In addition, each node can have an optional probability distribution. The probability density or mass function of the distribution evaluated at the value of the node gives its log-probability. In a typical Bayesian regression model, the response node would have a normal distribution and the parameter nodes would have some prior distribution (for example, a normal-inverse-gamma prior). The following table shows the different node types and some examples of their use cases.

Strong node

Weak node

With distribution

Response, parameter, …

Copula, …

Without distribution

Covariate, hyperparameter, …

Inverse link function, parameter transformation, …

A PGM is a collection of connected nodes. Two nodes can be connected through a directed edge, meaning that the first node is an input for the value or the distribution of the second node.

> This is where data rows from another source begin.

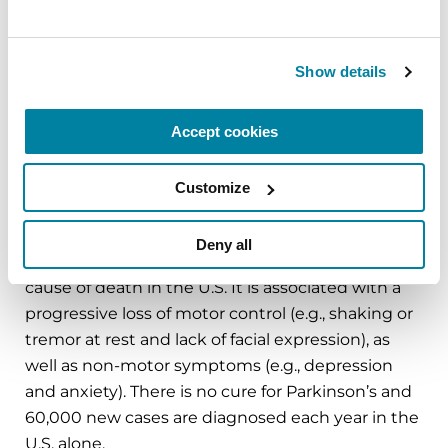
Foundation has invested more than $400 million
in Parkinson’s research and clinical care. Connect
with us
Show details
on
Parkinson.org
,
Facebook
,
Twitter
,
Instagram
or
call (800) 4PD-INFO (473-4636).
Accept cookies
About Parkinson’s Disease
Affecting an estimated one million Americans
Customize
and 10 million worldwide, Parkinson’s disease is
the second-most common neurodegenerative
Deny all
disease after Alzheimer’s and is the 14th-leading
cause of death in the U.S. It is associated with a
progressive loss of motor control (e.g., shaking or
tremor at rest and lack of facial expression), as
well as non-motor symptoms (e.g., depression
and anxiety). There is no cure for Parkinson’s and
60,000 new cases are diagnosed each year in the
U.S. alone.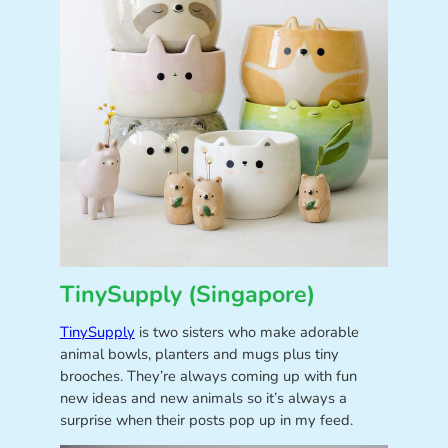
TinySupply (Singapore)
TinySupply
is two sisters who make adorable
animal bowls, planters and mugs plus tiny
brooches. They’re always coming up with fun
new ideas and new animals so it’s always a
surprise when their posts pop up in my feed.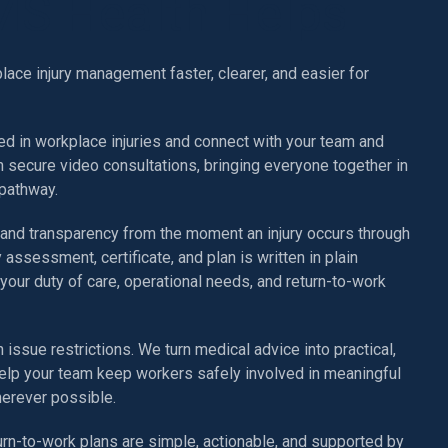
S Health Helps
ce injury management faster, clearer, and easier for
ed in workplace injuries and connect with your team and
h secure video consultations, bringing everyone together in
pathway.
 and transparency from the moment an injury occurs through
y assessment, certificate, and plan is written in plain
your duty of care, operational needs, and return-to-work
 issue restrictions. We turn medical advice into practical,
elp your team keep workers safely involved in meaningful
herever possible.
urn-to-work plans are simple, actionable, and supported by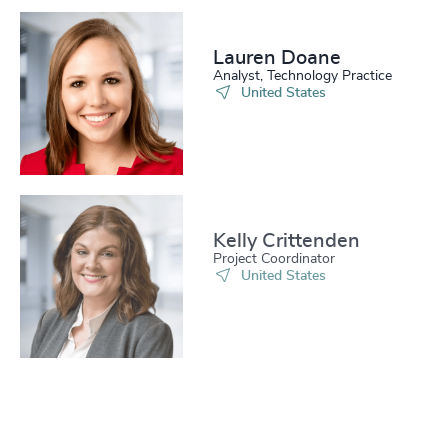
Lauren Doane
Analyst, Technology Practice
United States
Kelly Crittenden
Project Coordinator
United States
Allison Zobrist
Senior Associate, Industrial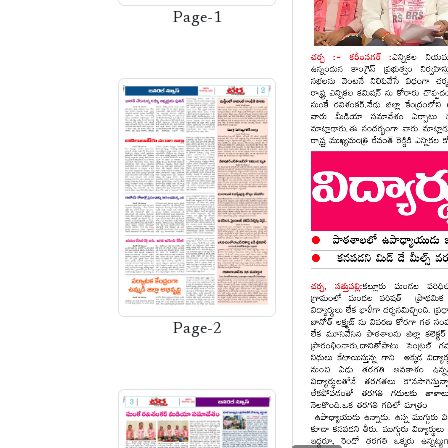
Page-1
Page-2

Nodes without an edge between them are assumed to be conditionally independent, allowing us to factorize the model log-probability as

\[ \log p(\text{Model}) = \sum_{\text{Node $\in$ Model}} \log p(\text{Node} \mid \text{Inputs}(\text{Node})). \]

So let us consider the same model and data from the linear regression tutorial, where we had the underlying model \(y_i \sim \mathcal{N}(\beta_0 + \beta_1 x_i, \;\sigma^2)\) with the true parameters \(\boldsymbol{\beta} = (\beta_0, \beta_1)' = (1, 2)'\) and \(\sigma = 1\).

import jax
import jax.numpy as jnp
import numpy as np
import matplotlib.pyplot as plt

# We use distributions and bijectors from tensorflow probability
import tensorflow_probability.substrates.jax.distributions as tfd
import tensorflow_probability.substrates.jax.bijectors as tfb

import liesel.goose as gs
import liesel.model as lsl

rng = np.random.default_rng(42)


# sample size and true parameters

n = 500
true_beta = np.array([1.0, 2.0])
true_sigma = 1.0

# data-generating process

x0 = rng.uniform(size=n)
X_mat = np.column_stack([np.ones(n), x0])
eps = rng.normal(scale=true_sigma, size=n)
y_vec = X_mat @ true_beta + eps

# plot the simulated data

plt.scatter(x0, y_vec)
plt.title("Simulated data from the linear regression model")
plt.xlabel("Covariate x")
plt.ylabel("Response y")
plt.show()

Building the model graph#

The graph of a Bayesian linear regression model is a tree, where the hyperparameters of the prior are the leaves and the response is the root. To build this tree in Liesel, we need to start from the leaves and work our way down to the root.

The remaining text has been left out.